Vers la fin des niches ?
- Détails
- Catégorie : Diabloguiste
- Publié le samedi 30 novembre 2024 10:49
- Écrit par Claude Séné
Ou comment vider un droit de sa substance ? La révision constitutionnelle du 23 juillet 2008 a modifié sensiblement la loi organique en définissant dans son article 48 les prérogatives respectives du gouvernement et des assemblées dans la fixation des ordres du jour pour le travail législatif. Il a en effet été institué une journée par mois pendant la durée de la session parlementaire, pendant laquelle les partis d’opposition ou minoritaires pourraient fixer l’ordre du jour des discussions sur lesquelles porterait le travail parlementaire. Pour souligner leur caractère exceptionnel, on leur a attribué le nom de niches parlementaires, ou parfois de séances d’initiative parlementaire.

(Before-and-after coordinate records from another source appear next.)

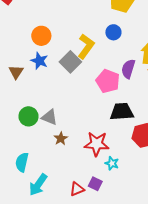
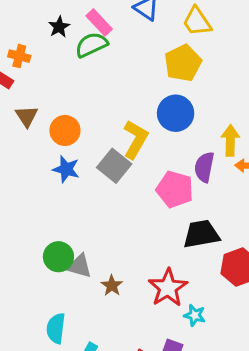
blue circle: (113, 32) -> (176, 113), size x1.5
brown triangle: (16, 72) -> (27, 116), moved
gray triangle: (49, 117) -> (79, 266), moved
red star: (97, 144) -> (168, 288), turned -30

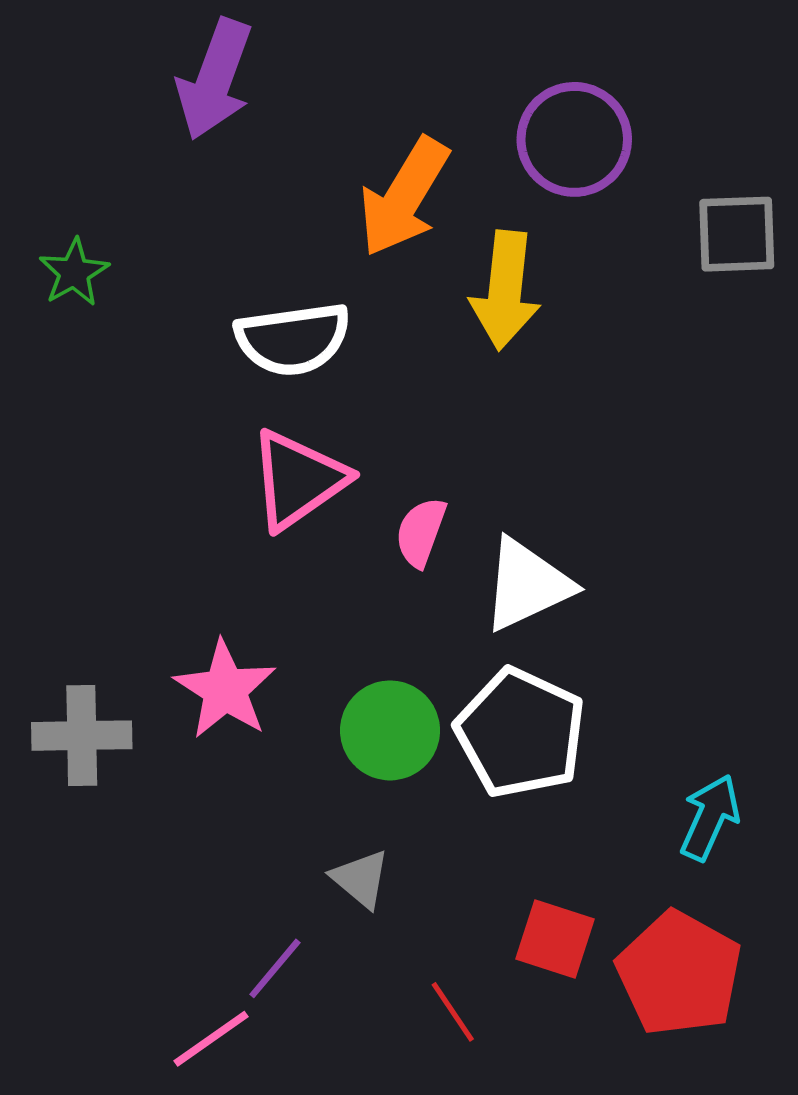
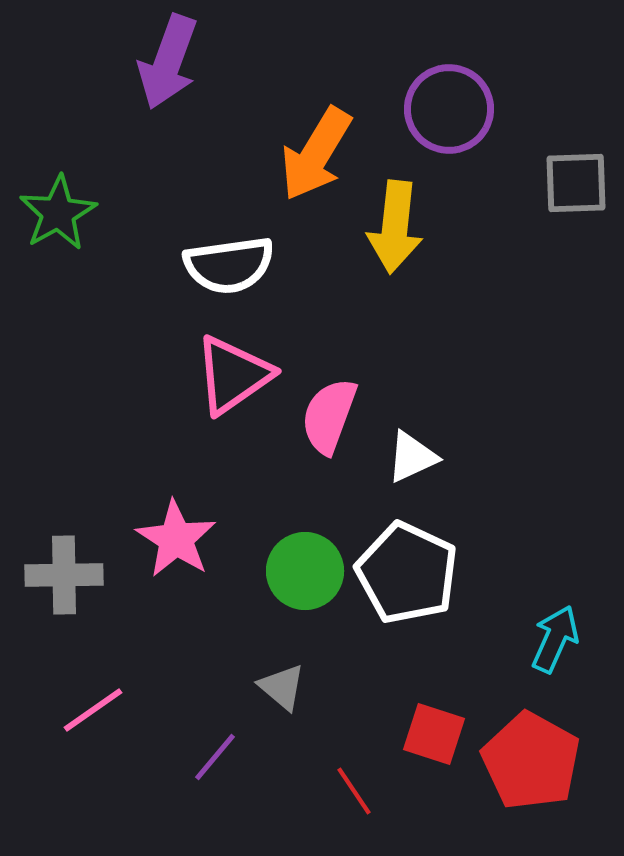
green star: (74, 272) -> (58, 213), size x1.4
pink semicircle: (421, 532) -> (329, 416), size x1.4
white triangle: (527, 585) -> (412, 457), size x0.7
pink line: (211, 1039) -> (93, 710), moved

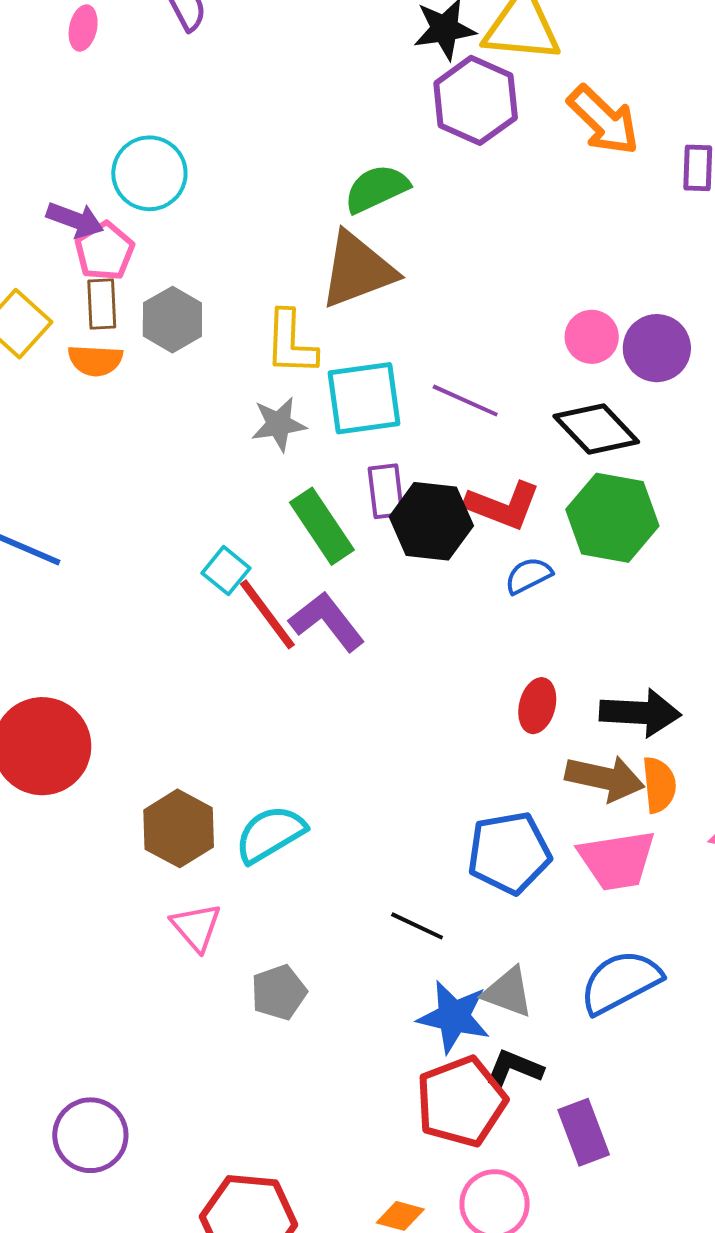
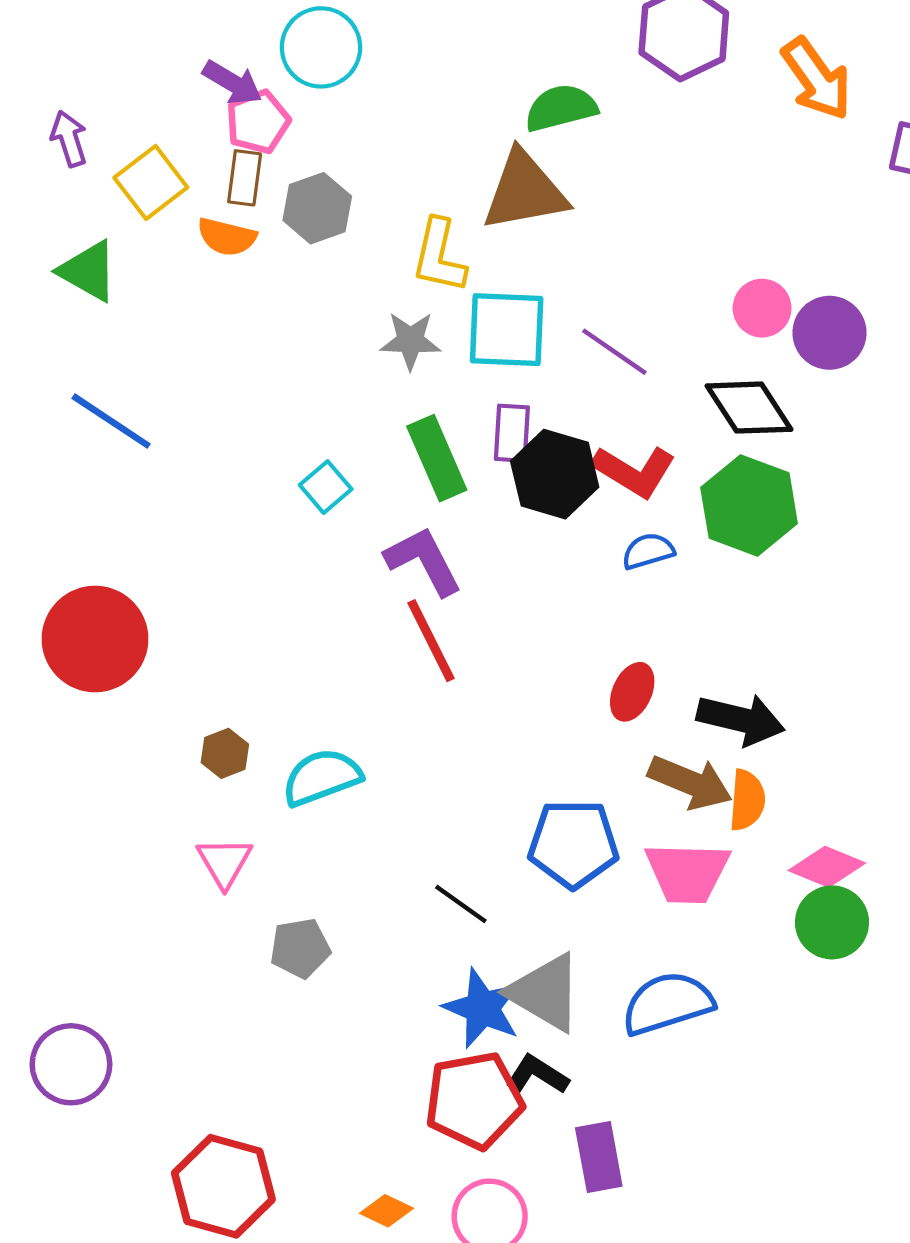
red line: (267, 614) -> (431, 641), moved
brown hexagon: (179, 828) -> (225, 753), size x0.6
gray triangle: (508, 992) -> (545, 993), size x1.4

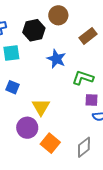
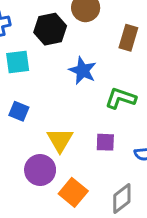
brown rectangle: (88, 36) -> (128, 38), turned -36
purple square: (91, 100) -> (105, 142), moved

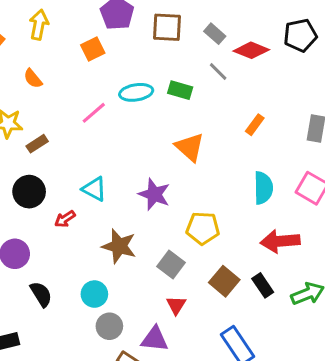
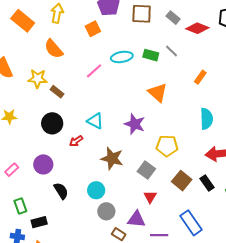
gray line: (218, 72) -> (171, 51), moved
orange semicircle: (33, 79) -> (54, 49), size x1.5
brown rectangle: (37, 144) -> (57, 92), turned 72

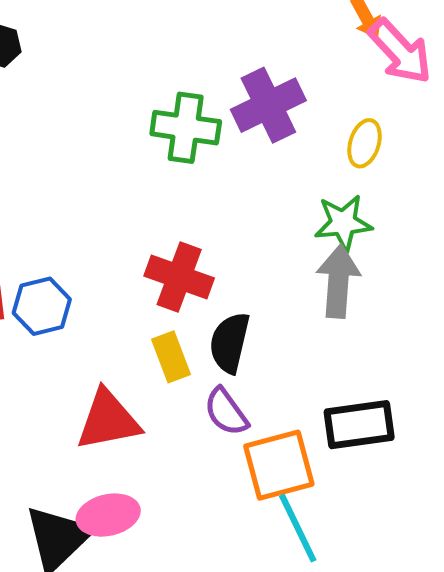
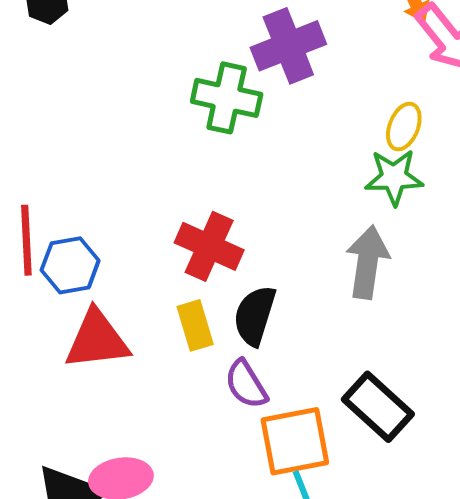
purple cross: (268, 105) -> (288, 46), moved
green star: (343, 223) -> (394, 177), moved
red triangle: (108, 420) -> (97, 340), moved
black rectangle: (359, 425) -> (378, 407), turned 46

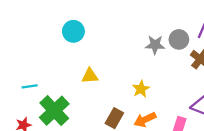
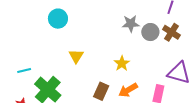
gray circle: (179, 39) -> (150, 32), moved
yellow triangle: (90, 76) -> (76, 56), turned -49

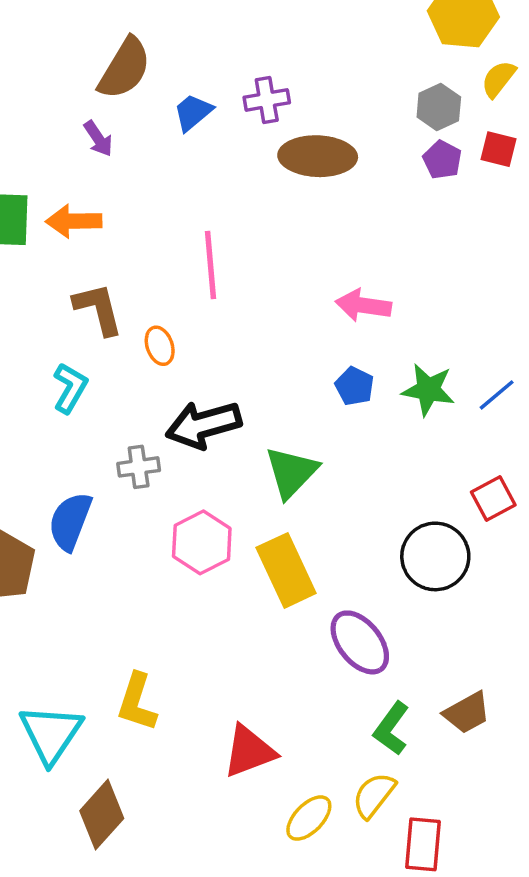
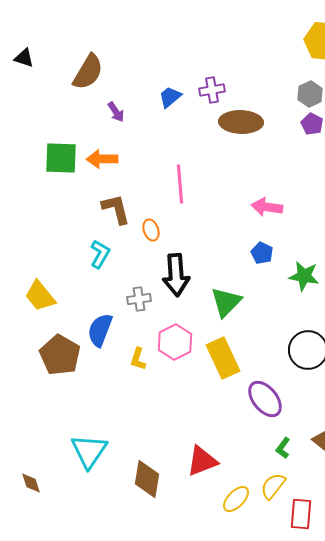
brown semicircle: (125, 68) -> (88, 72), moved
green star: (428, 390) -> (304, 276), moved
black arrow: (204, 425) -> (176, 275), turned -78
yellow L-shape: (137, 702) -> (138, 359), moved, size x0.7
green L-shape: (391, 728) -> (283, 448), size x0.7
brown diamond: (102, 815) -> (147, 479), moved, turned -33

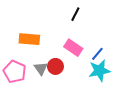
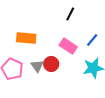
blue line: (97, 54) -> (92, 40), moved

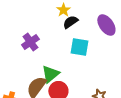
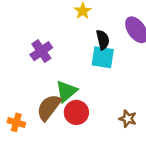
black semicircle: (70, 22) -> (103, 40), moved, turned 112

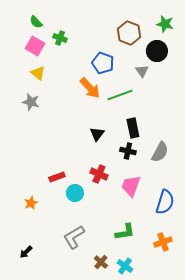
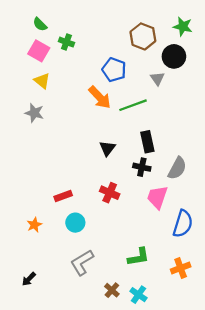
pink trapezoid: (131, 186) -> (157, 197), moved
cyan circle: (75, 193) -> (75, 223), moved

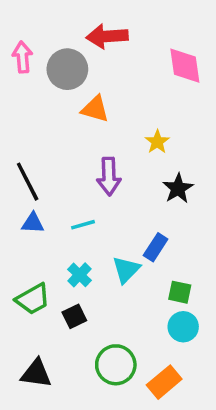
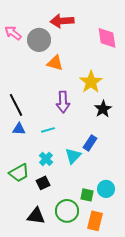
pink arrow: (22, 57) -> (13, 33), turned -48
yellow star: (157, 142) -> (91, 82), size x1.6
green square: (180, 292) -> (87, 195), moved
black triangle: (36, 373) -> (36, 216), moved
orange rectangle: (164, 382) -> (95, 221), turned -36

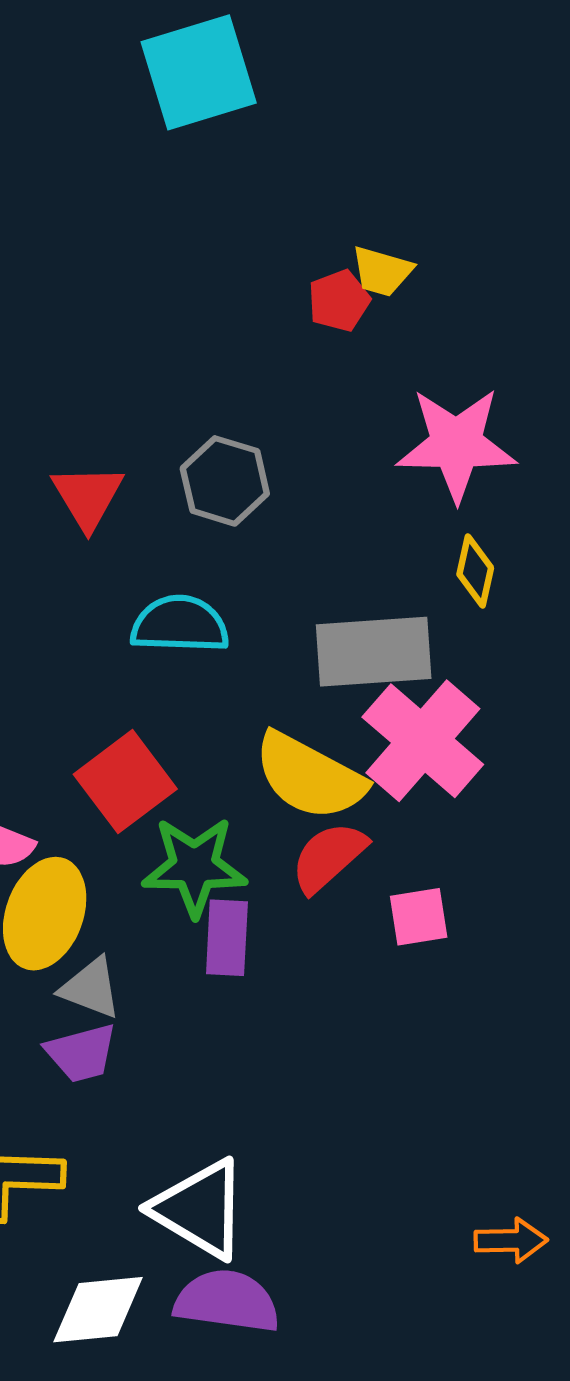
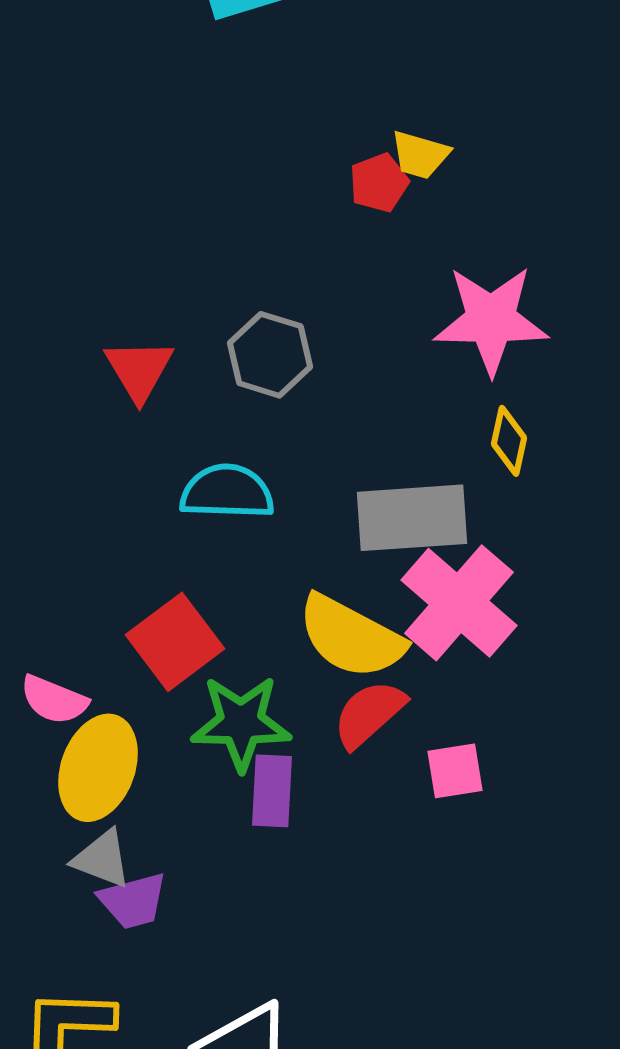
gray triangle: (91, 988) -> (102, 859), moved

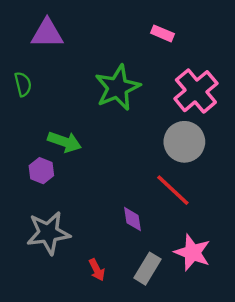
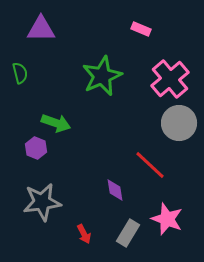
gray circle: (184, 142) -> (179, 123), moved

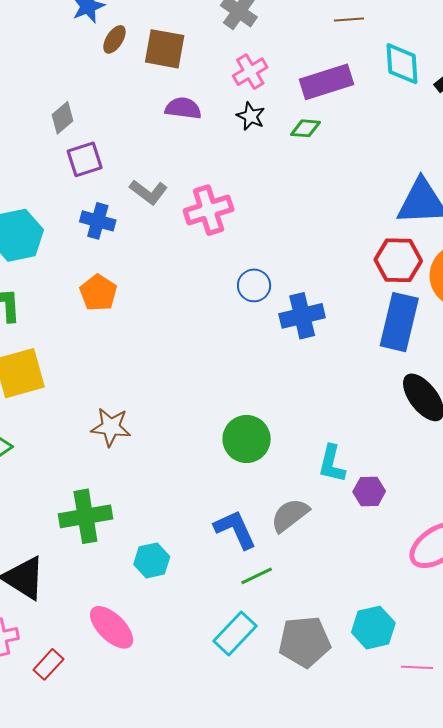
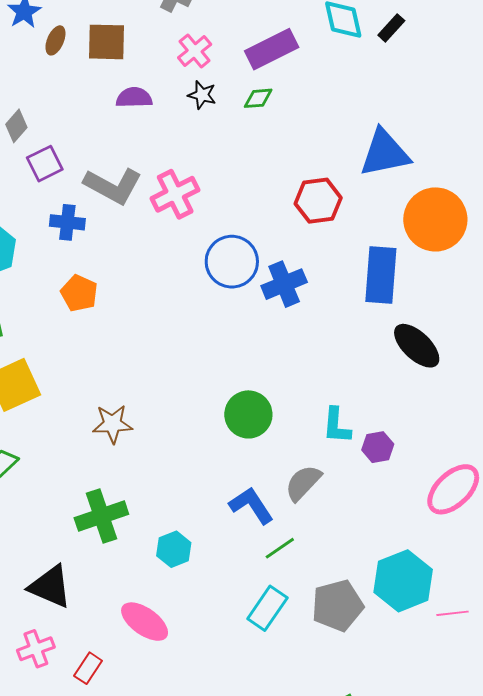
gray L-shape: (149, 192) -> (113, 186), size x1.5
red hexagon: (398, 260) -> (318, 201), moved
blue circle: (254, 285) -> (232, 262), size x1.6
cyan hexagon: (373, 628) -> (403, 581), size x1.4

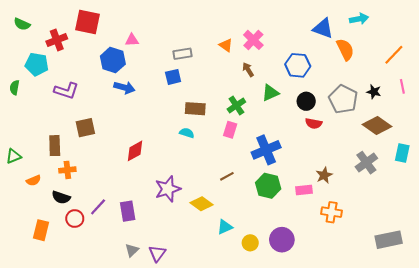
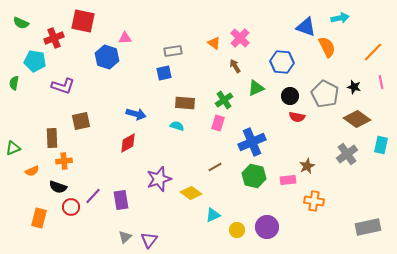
blue arrow: (124, 88) -> (136, 114), moved

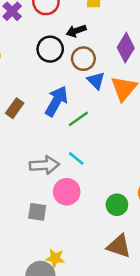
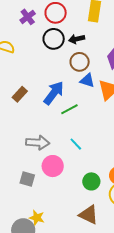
black circle: (50, 49) -> (54, 39), moved
blue triangle: (96, 81) -> (87, 81), turned -35
cyan line: (76, 158) -> (76, 144), moved

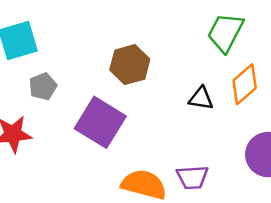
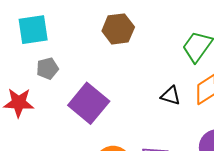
brown hexagon: (130, 65) -> (118, 29), moved

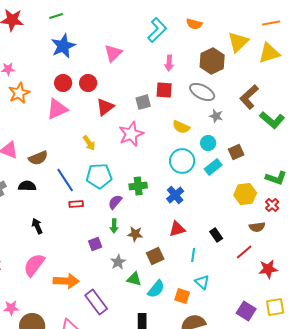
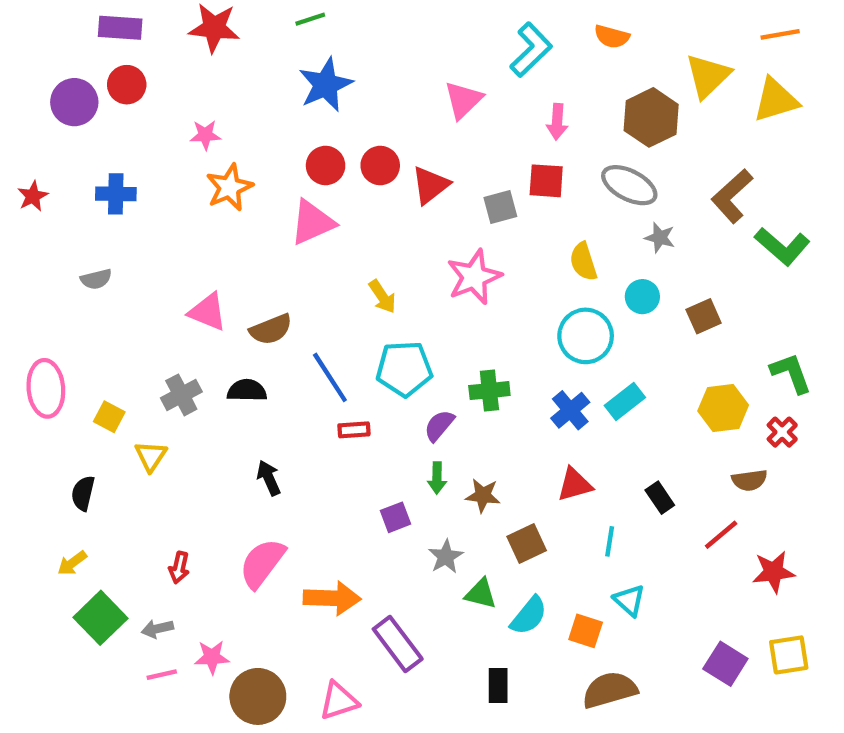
pink triangle: (113, 53) -> (463, 100), moved
red triangle: (105, 107) -> (430, 185), moved
yellow semicircle: (181, 127) -> (583, 262), turned 48
cyan rectangle: (213, 167) -> (625, 401), moved
green L-shape: (276, 178) -> (791, 373), turned -130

Les propositions de loi qui y sont débattues sont soumises aux mêmes règles que les textes présentés par le gouvernement, qui garde la main sur la plupart des ordres du jour, à la différence essentielle que les séances de niches sont limitées dans le temps, que les lois y sont soumises à l’effet « Cendrillon » et doivent donc être adoptées avant les fatidiques douze coups de minuit. Pour empêcher un texte de passer, rien de plus facile. Il suffit de déposer un certain nombre d’amendements, sérieux ou farfelus, pour retarder les travaux et bloquer le vote. Le parti présidentiel a ainsi fait obstruction à la suppression des lois relatives au report du départ en retraite, mise à l’ordre du jour de la séance par la France Insoumise. Cette façon de procéder est justifiée par le pouvoir comme une réplique aux manœuvres similaires de l’opposition quand elle combat des lois injustes. À la différence près que le gouvernement peut écourter les débats en ayant recours à l’article 49.3 par exemple, ou les prolonger à sa guise. En procédant ainsi, le pouvoir démontre simplement qu’il renonce à débattre du fond, craignant de faire apparaitre au grand jour son incapacité à convaincre les citoyens de ses choix.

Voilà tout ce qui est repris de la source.